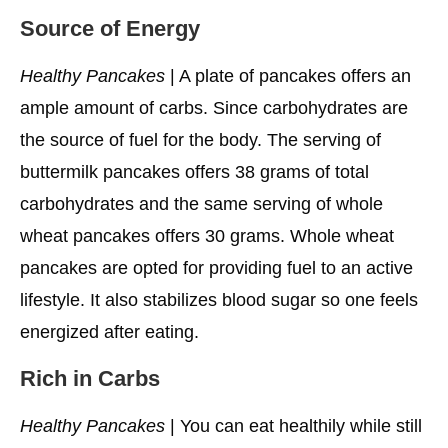
Source of Energy
Healthy Pancakes
| A plate of pancakes offers an
ample amount of carbs. Since carbohydrates are
the source of fuel for the body. The serving of
buttermilk pancakes offers 38 grams of total
carbohydrates and the same serving of whole
wheat pancakes offers 30 grams. Whole wheat
pancakes are opted for providing fuel to an active
lifestyle. It also stabilizes blood sugar so one feels
energized after eating.
Rich in Carbs
Healthy Pancakes
| You can eat healthily while still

## WHAT YOU SHOULD DO
Please print the entries above exactly. Skip every picture.

## YOUR RESPONSE
Source of Energy
Healthy Pancakes
| A plate of pancakes offers an
ample amount of carbs. Since carbohydrates are
the source of fuel for the body. The serving of
buttermilk pancakes offers 38 grams of total
carbohydrates and the same serving of whole
wheat pancakes offers 30 grams. Whole wheat
pancakes are opted for providing fuel to an active
lifestyle. It also stabilizes blood sugar so one feels
energized after eating.
Rich in Carbs
Healthy Pancakes
| You can eat healthily while still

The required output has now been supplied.